Tristes tropiques: The anthropologist as translated subject and cultural translator
Susan M. DiGiacomo, Universitat Rovira i Virgili (Catalonia) and University of Massachusetts at Amherst (USA)
In Loredana Polezzi's METM12 talk on travel writing in translation, she discussed an anthropological classic, Claude Lévi-Strauss' Tristes tropiques. This is, however, only one of its many guises, as the anthropologist Clifford Geertz pointed out in his analysis of how a handful of key anthropological works are constructed as texts. Lévi-Strauss’ paradoxical blurred-genre work escapes easy classification. On one level, it is a travelogue, though from the first sentence the author distances himself from the image of the traveler in explorer mode. On another level, it is ethnography, although in an unconventional mode, denying the experiential authority of fieldwork while also advancing a thesis about culture as a system. As a philosophical text, the book is an exploration of the foundations of human society. It is also a reformist tract, repelled by the aesthetic consequences for the Third World of industrial civilization. And finally, it is a literary work in French symbolist mode. In different translations, these different aspects of the book come more and less clearly into focus. This paper examines three published translations of the book, two in English and one in Catalan. The Russell translation (the first one) seems to capture the author’s voice more successfully, but situates the text closer to travel literature and eliminates some chapters from the original work. The Weightman translation, which appeared later, is the one authorized by Lévi-Strauss. The Catalan translation is by one of the great modern Catalan poets, Miquel Martí i Pol, who also translated another of Lévi-Strauss’ works, the notoriously difficult La Pensée sauvage. The three translations are explored on two levels: one is linguistic and literary, and the other ethnographic, taking as points of departure the metaphors of culture as text and anthropology as cultural translation.
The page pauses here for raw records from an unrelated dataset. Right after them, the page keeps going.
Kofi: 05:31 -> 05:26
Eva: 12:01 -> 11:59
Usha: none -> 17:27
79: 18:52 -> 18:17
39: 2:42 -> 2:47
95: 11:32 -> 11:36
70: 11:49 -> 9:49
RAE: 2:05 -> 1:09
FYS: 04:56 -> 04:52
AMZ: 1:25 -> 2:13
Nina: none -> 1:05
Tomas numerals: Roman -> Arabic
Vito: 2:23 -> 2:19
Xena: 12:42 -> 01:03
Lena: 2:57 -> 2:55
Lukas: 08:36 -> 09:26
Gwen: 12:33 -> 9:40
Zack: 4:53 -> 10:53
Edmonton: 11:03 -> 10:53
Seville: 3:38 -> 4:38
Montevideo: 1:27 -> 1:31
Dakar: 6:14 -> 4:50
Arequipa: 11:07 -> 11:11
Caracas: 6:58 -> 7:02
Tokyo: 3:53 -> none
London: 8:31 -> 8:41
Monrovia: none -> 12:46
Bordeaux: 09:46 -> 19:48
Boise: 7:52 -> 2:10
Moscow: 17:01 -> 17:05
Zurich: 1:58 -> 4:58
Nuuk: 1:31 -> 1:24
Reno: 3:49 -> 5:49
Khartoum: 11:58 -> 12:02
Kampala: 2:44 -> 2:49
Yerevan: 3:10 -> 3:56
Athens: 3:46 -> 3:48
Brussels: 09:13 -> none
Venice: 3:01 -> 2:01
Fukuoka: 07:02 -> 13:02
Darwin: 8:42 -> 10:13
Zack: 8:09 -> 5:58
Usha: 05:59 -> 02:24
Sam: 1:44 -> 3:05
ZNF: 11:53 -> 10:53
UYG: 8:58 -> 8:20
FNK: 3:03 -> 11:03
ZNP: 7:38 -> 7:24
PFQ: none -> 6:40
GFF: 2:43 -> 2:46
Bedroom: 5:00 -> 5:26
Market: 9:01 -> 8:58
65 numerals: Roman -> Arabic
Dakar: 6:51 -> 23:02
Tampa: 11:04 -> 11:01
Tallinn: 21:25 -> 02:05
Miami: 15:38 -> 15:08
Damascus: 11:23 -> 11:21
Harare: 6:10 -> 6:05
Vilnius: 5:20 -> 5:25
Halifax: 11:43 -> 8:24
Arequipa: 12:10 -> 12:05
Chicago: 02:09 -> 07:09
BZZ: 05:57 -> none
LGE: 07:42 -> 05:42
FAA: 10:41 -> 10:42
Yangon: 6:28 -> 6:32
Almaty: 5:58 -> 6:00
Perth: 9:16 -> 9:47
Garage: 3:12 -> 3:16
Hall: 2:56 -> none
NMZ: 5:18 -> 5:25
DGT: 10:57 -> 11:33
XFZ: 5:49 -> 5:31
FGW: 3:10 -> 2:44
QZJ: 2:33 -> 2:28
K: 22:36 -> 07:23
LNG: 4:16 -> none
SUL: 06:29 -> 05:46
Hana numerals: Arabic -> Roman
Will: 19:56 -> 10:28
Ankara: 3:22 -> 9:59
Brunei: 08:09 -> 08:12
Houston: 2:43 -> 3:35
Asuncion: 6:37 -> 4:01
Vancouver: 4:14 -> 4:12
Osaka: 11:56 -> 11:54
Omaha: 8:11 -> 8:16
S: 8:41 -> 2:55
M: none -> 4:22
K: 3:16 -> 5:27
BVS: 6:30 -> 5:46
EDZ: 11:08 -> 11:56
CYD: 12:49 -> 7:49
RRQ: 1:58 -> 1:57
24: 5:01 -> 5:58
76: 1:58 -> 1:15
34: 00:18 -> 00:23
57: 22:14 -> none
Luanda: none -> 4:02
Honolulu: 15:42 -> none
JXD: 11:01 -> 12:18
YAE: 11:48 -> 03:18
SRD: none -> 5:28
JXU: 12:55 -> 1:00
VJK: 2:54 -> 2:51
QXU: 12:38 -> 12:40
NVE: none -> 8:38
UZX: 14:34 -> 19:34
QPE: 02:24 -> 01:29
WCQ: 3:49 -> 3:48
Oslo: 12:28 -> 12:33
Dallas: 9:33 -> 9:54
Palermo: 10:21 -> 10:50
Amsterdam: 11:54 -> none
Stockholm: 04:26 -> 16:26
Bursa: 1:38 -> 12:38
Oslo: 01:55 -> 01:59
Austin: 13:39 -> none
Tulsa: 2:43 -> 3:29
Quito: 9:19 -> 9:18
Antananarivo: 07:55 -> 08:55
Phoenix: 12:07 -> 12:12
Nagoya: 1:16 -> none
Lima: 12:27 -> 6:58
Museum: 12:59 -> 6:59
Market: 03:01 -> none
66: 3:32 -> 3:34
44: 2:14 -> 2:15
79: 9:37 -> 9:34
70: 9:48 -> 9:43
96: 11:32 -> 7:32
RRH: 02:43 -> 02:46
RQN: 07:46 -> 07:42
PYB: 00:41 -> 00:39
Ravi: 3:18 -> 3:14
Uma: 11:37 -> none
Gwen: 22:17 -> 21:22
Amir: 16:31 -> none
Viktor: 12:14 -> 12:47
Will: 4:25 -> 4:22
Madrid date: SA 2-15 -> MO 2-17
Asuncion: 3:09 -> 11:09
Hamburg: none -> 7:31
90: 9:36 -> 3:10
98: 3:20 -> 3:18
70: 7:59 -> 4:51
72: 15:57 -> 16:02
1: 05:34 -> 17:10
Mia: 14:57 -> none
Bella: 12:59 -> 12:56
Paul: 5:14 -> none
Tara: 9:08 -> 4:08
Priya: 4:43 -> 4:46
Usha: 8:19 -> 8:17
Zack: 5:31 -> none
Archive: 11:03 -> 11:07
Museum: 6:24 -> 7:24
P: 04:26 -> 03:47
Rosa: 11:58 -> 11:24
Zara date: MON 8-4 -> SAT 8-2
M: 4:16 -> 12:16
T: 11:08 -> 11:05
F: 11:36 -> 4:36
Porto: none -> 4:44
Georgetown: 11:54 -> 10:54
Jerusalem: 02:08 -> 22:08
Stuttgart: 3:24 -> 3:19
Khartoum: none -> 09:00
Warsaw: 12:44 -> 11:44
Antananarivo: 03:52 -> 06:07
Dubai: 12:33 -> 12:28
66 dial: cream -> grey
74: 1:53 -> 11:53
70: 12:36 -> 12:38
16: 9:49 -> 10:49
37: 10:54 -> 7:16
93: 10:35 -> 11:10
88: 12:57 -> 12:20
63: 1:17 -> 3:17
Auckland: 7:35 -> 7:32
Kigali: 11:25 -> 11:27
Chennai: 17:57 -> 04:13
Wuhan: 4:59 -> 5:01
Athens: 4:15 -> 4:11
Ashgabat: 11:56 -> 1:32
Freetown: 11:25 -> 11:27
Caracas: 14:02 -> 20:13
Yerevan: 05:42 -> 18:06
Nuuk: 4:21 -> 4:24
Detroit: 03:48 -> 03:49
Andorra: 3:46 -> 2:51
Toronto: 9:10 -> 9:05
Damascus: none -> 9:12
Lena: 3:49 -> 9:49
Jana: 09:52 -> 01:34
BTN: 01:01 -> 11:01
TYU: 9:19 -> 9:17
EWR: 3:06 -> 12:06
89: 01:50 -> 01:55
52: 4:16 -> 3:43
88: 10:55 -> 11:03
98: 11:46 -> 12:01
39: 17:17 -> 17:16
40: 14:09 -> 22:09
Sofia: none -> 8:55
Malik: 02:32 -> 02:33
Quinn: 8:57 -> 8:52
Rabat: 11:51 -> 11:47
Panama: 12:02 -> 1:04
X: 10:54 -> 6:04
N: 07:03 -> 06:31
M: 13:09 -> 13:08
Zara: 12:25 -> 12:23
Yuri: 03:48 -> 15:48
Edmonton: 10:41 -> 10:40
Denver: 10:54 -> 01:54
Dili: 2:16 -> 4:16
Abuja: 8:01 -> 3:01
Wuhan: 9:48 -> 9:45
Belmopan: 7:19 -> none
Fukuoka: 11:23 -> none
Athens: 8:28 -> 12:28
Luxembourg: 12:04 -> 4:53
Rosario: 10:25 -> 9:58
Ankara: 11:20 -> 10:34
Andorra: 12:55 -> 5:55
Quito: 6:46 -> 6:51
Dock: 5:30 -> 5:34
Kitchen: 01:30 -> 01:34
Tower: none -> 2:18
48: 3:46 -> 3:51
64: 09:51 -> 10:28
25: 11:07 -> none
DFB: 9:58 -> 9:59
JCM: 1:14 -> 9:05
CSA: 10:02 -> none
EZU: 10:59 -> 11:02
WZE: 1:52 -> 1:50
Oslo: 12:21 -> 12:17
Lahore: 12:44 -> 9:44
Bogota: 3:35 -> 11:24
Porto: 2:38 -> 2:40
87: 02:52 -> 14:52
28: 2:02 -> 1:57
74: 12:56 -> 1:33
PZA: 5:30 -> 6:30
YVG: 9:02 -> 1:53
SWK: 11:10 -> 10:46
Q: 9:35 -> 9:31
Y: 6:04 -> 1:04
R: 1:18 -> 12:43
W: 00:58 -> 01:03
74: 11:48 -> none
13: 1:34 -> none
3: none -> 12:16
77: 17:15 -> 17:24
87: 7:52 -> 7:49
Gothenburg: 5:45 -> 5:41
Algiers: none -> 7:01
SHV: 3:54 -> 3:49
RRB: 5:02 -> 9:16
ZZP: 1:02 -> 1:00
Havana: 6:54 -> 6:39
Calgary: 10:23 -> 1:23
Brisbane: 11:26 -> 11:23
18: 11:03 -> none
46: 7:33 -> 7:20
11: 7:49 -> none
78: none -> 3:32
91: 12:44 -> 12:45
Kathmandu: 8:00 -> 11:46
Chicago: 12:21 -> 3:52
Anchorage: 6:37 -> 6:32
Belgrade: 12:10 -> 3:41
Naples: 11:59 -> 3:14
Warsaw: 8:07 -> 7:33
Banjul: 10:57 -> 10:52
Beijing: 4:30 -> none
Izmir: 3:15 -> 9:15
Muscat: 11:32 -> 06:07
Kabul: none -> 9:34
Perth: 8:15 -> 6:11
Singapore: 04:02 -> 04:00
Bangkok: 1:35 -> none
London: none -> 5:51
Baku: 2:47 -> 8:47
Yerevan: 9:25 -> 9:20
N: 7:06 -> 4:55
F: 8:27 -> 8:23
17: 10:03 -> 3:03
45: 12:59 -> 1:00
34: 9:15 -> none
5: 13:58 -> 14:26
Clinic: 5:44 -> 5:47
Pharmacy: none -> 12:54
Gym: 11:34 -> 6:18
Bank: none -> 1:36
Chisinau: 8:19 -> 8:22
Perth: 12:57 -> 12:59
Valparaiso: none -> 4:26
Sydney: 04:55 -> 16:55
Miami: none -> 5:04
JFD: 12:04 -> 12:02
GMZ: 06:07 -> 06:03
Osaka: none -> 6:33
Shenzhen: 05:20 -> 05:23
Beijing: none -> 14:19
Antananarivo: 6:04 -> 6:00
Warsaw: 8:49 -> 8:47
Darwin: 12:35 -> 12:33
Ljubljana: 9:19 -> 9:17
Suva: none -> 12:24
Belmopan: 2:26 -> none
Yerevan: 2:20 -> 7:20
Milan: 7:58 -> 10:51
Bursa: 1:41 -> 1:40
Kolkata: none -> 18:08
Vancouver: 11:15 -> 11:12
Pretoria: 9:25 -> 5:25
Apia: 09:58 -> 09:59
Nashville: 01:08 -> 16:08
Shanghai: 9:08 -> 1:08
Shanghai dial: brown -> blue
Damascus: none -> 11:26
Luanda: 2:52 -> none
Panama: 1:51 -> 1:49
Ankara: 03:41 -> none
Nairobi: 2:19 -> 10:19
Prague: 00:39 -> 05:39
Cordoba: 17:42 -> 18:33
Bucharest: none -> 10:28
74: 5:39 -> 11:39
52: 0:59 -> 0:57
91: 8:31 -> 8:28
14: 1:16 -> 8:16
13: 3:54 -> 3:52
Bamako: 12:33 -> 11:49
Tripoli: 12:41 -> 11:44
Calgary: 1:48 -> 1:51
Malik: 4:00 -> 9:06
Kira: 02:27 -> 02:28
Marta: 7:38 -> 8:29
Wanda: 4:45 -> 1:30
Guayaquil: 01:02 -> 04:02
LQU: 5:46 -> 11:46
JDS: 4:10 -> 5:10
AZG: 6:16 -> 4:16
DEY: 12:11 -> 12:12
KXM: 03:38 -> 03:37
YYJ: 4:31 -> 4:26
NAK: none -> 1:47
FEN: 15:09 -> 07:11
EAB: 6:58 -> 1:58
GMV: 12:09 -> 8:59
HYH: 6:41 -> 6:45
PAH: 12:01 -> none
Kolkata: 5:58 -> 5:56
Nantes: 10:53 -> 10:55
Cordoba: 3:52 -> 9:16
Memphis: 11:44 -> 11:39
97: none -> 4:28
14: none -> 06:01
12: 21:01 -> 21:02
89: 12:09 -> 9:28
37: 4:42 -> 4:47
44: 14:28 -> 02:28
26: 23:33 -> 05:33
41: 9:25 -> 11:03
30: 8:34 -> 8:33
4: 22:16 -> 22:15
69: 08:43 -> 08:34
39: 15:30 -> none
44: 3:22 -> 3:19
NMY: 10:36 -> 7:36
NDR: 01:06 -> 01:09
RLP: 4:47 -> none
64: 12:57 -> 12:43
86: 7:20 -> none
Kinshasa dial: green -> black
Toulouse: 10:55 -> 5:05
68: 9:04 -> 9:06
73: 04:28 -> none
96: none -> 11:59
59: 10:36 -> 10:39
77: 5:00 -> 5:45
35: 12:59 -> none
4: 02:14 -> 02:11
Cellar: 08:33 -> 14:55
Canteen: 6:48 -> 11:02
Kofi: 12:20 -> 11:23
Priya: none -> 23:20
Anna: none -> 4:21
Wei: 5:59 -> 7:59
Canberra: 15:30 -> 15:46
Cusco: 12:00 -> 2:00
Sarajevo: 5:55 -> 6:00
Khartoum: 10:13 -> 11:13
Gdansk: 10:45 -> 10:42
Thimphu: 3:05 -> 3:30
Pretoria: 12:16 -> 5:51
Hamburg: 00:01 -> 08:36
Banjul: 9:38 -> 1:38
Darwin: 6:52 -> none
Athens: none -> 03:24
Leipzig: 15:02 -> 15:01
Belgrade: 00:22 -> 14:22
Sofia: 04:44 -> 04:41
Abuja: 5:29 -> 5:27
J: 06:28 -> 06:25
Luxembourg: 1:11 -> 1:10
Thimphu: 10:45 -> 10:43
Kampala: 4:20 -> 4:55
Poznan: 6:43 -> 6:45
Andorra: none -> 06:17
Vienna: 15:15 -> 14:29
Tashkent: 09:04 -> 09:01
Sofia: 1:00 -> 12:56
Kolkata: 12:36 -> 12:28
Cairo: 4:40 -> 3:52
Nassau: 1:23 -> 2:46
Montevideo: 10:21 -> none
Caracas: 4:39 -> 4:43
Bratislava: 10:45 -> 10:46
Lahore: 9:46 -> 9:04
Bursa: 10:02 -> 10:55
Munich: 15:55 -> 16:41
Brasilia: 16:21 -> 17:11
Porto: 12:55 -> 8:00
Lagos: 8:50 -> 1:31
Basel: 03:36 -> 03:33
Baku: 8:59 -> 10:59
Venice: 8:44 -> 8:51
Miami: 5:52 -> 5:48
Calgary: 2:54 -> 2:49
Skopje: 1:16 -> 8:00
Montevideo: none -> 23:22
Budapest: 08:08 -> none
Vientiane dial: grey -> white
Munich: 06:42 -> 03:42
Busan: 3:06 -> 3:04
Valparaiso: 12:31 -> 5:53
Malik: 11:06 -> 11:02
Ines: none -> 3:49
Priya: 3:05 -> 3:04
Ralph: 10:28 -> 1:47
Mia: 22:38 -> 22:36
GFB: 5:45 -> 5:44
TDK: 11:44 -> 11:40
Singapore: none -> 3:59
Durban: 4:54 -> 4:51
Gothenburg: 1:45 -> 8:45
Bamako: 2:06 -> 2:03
Susan M. DiGiacomo is professor of anthropology at the Universitat Rovira i Virgili, Tarragona, Catalonia, and adjunct professor of anthropology at the University of Massachusetts at Amherst, USA. She has more than 20 years' experience as a translator of anthropology from Catalan and Spanish to English and English to Catalan, and offers a departmental publication support service for her colleagues at URV that includes critical review of manuscripts, editorial assistance and translation.